[Saved data entries]
************

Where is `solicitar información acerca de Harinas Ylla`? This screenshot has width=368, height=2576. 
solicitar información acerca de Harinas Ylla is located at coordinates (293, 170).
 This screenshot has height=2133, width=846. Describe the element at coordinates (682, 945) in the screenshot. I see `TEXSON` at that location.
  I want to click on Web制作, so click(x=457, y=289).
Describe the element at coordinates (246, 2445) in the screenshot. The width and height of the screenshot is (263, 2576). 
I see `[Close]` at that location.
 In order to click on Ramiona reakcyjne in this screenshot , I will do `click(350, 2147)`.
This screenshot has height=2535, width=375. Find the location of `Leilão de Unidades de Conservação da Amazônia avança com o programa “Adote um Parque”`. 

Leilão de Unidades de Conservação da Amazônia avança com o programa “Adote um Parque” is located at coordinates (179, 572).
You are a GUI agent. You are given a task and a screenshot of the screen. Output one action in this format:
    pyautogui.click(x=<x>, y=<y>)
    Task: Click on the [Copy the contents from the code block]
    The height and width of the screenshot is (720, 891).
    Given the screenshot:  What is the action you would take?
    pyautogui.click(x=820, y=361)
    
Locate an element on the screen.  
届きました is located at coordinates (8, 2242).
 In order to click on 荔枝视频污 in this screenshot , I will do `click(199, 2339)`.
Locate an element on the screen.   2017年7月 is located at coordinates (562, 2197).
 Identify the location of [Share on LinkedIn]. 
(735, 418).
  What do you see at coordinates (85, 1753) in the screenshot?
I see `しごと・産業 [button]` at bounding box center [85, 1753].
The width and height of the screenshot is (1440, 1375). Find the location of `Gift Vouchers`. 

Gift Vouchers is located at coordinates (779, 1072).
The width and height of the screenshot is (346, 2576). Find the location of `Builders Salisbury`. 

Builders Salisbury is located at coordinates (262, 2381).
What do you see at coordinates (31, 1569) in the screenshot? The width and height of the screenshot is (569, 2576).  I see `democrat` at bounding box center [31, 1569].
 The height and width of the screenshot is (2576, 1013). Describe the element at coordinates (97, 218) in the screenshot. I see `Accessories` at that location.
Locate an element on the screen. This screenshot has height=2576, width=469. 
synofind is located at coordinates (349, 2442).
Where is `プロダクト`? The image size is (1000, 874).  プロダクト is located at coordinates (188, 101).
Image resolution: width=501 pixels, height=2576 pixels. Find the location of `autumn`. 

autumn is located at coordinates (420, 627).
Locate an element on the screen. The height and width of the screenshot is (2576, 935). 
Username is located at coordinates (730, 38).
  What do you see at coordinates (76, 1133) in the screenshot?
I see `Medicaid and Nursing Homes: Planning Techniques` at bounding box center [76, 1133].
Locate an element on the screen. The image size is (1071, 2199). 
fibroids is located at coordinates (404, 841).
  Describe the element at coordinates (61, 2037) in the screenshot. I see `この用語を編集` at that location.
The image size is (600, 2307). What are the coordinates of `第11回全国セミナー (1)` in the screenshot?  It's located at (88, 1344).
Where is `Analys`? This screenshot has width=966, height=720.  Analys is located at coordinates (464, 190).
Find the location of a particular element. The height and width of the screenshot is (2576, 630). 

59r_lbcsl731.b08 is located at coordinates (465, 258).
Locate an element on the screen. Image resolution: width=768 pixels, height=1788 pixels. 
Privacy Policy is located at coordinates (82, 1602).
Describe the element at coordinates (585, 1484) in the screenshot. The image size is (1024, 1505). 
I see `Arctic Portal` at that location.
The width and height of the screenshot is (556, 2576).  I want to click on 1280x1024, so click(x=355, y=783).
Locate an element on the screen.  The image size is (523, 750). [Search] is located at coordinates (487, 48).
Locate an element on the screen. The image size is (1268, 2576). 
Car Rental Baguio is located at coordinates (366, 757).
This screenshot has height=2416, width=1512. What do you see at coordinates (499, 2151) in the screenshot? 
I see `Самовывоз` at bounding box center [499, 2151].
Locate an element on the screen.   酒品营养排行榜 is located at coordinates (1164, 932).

************

> [TASK DESCRIPTION] I need exact copies of the lines from the one holding "Find the location of a" through the end of the records above, and nothing beyond them.

> [EXERCISE SOLUTION]
Find the location of a particular element. The height and width of the screenshot is (2576, 630). 

59r_lbcsl731.b08 is located at coordinates (465, 258).
Locate an element on the screen. Image resolution: width=768 pixels, height=1788 pixels. 
Privacy Policy is located at coordinates (82, 1602).
Describe the element at coordinates (585, 1484) in the screenshot. The image size is (1024, 1505). 
I see `Arctic Portal` at that location.
The width and height of the screenshot is (556, 2576).  I want to click on 1280x1024, so click(x=355, y=783).
Locate an element on the screen.  The image size is (523, 750). [Search] is located at coordinates (487, 48).
Locate an element on the screen. The image size is (1268, 2576). 
Car Rental Baguio is located at coordinates (366, 757).
This screenshot has height=2416, width=1512. What do you see at coordinates (499, 2151) in the screenshot? 
I see `Самовывоз` at bounding box center [499, 2151].
Locate an element on the screen.   酒品营养排行榜 is located at coordinates (1164, 932).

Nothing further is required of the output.